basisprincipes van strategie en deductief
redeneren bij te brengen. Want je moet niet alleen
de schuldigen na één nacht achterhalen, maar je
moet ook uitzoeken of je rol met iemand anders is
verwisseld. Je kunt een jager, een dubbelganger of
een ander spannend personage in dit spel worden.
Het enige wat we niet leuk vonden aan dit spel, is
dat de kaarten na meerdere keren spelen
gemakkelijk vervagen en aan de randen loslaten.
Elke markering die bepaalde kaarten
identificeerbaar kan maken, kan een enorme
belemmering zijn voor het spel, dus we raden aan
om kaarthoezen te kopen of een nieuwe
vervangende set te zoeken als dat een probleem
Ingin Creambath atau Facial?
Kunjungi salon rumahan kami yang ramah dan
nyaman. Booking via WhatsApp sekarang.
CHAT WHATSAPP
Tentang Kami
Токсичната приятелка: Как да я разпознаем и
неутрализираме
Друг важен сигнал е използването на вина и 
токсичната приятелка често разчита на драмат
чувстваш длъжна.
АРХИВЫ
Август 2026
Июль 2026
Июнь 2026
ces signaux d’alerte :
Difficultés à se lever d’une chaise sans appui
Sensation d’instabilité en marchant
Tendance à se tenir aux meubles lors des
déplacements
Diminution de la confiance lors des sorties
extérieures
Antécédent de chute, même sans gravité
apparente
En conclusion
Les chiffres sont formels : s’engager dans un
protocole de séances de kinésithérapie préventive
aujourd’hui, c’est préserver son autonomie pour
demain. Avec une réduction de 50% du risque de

------------------------------------

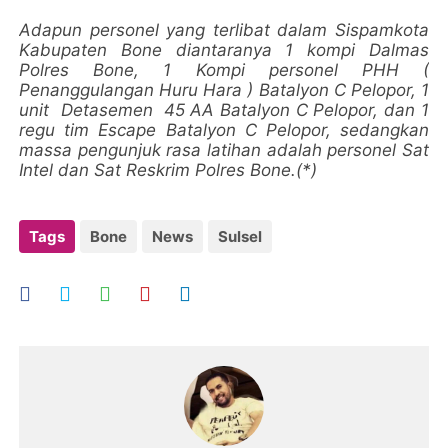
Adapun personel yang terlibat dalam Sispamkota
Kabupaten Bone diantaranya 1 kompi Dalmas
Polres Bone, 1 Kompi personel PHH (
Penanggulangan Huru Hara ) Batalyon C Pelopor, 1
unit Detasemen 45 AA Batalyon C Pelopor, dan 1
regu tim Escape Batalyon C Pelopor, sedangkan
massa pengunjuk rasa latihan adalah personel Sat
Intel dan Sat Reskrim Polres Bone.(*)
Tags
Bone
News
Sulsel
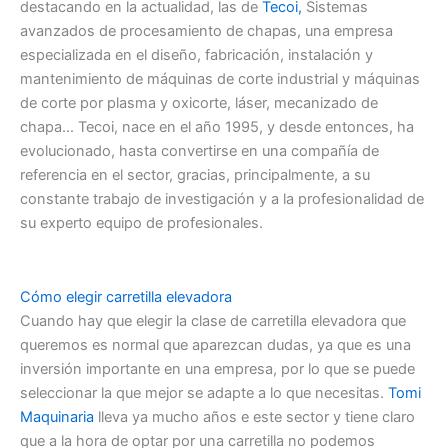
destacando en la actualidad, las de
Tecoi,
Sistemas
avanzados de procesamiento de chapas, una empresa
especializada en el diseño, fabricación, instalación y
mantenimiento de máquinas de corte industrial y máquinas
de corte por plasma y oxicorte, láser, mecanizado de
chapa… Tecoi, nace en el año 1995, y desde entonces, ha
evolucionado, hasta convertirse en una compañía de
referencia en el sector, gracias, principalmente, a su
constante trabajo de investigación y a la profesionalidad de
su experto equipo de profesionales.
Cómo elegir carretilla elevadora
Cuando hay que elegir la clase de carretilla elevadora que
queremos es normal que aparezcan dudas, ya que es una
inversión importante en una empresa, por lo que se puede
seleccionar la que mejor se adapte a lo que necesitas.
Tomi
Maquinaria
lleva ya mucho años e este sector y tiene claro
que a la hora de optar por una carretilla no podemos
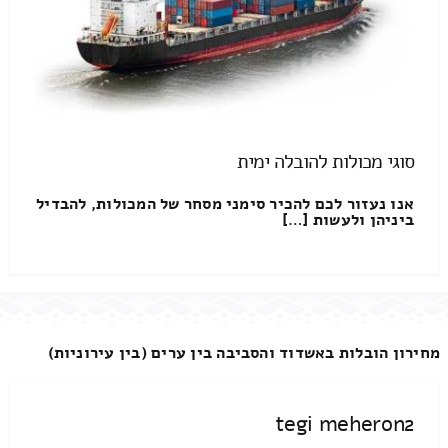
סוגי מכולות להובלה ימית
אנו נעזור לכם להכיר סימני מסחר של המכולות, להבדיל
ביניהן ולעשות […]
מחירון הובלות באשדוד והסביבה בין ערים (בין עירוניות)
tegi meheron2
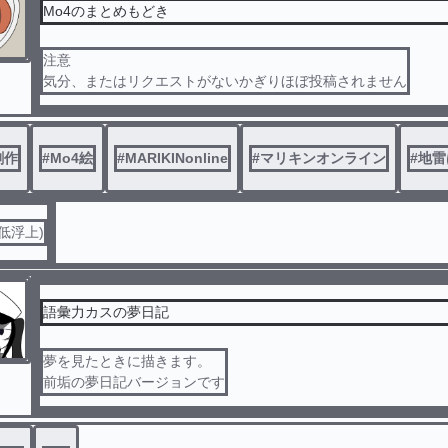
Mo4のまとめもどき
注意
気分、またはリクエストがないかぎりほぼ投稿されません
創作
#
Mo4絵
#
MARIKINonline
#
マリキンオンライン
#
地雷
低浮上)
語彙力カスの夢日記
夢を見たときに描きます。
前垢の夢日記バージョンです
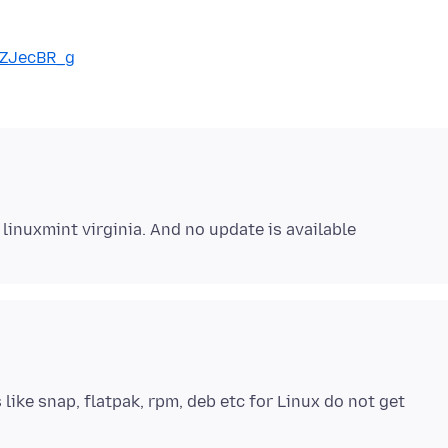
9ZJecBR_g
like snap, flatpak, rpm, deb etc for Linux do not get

------------------------------------

» **Assigned task**
Word for word, restate the lines of the data above that fall between the line holding "Tentang Kami" and the line holding "demain. Avec une", inclusive, and no other lines.

» **Result of the task**
Tentang Kami
Токсичната приятелка: Как да я разпознаем и
неутрализираме
Друг важен сигнал е използването на вина и 
токсичната приятелка често разчита на драмат
чувстваш длъжна.
АРХИВЫ
Август 2026
Июль 2026
Июнь 2026
ces signaux d’alerte :
Difficultés à se lever d’une chaise sans appui
Sensation d’instabilité en marchant
Tendance à se tenir aux meubles lors des
déplacements
Diminution de la confiance lors des sorties
extérieures
Antécédent de chute, même sans gravité
apparente
En conclusion
Les chiffres sont formels : s’engager dans un
protocole de séances de kinésithérapie préventive
aujourd’hui, c’est préserver son autonomie pour
demain. Avec une réduction de 50% du risque de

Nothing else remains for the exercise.